== YOUR OBJECTIVE ==
Find and copy each line in the material below where the string "Racing" occurs.

RECORDS: Begin

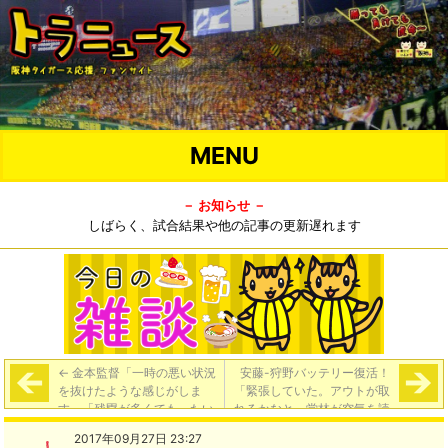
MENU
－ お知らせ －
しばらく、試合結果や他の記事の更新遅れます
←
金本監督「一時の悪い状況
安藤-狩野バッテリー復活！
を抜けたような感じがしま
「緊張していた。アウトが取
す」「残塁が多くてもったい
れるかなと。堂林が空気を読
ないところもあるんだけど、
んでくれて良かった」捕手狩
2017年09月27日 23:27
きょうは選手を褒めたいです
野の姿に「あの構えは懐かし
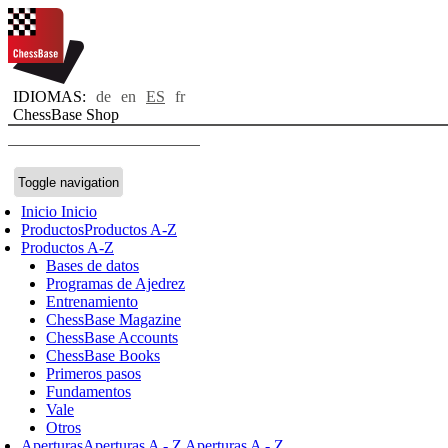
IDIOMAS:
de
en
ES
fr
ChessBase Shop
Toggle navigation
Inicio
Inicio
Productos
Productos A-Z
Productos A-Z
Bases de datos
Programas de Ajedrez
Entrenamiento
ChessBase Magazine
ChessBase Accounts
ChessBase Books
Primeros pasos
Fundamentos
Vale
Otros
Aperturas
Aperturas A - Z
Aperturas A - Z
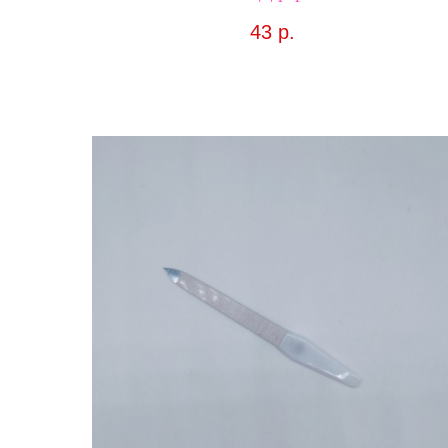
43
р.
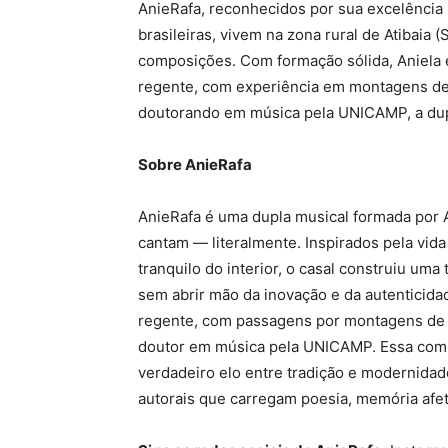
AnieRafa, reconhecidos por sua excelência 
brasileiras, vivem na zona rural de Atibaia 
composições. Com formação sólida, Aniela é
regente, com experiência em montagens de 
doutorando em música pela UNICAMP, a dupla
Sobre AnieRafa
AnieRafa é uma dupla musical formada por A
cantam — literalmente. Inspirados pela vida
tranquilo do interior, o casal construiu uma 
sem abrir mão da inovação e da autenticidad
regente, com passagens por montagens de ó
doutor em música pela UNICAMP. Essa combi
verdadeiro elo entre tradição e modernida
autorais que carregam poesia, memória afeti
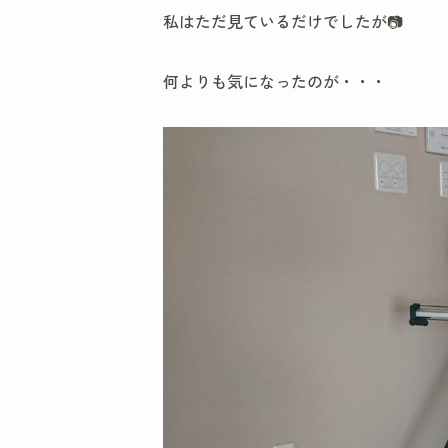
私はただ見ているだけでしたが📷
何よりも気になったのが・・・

RECORDS: End
RECORDS: Begin

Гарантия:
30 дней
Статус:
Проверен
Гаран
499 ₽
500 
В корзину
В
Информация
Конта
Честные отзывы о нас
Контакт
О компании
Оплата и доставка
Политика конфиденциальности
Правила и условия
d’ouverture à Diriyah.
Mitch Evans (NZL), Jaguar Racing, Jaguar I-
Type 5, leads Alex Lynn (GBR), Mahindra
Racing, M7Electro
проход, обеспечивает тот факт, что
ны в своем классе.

RECORDS: End
RECORDS: Begin

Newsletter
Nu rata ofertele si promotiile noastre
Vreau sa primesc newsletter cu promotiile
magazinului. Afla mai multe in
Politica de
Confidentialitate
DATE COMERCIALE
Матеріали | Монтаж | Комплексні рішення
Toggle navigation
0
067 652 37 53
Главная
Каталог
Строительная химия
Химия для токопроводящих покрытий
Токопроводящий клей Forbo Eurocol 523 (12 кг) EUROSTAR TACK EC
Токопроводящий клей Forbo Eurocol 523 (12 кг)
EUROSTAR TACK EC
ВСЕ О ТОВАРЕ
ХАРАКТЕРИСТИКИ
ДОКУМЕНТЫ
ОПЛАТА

RECORDS: End

== RESPONSE BOX ==
Mitch Evans (NZL), Jaguar Racing, Jaguar I-
Racing, M7Electro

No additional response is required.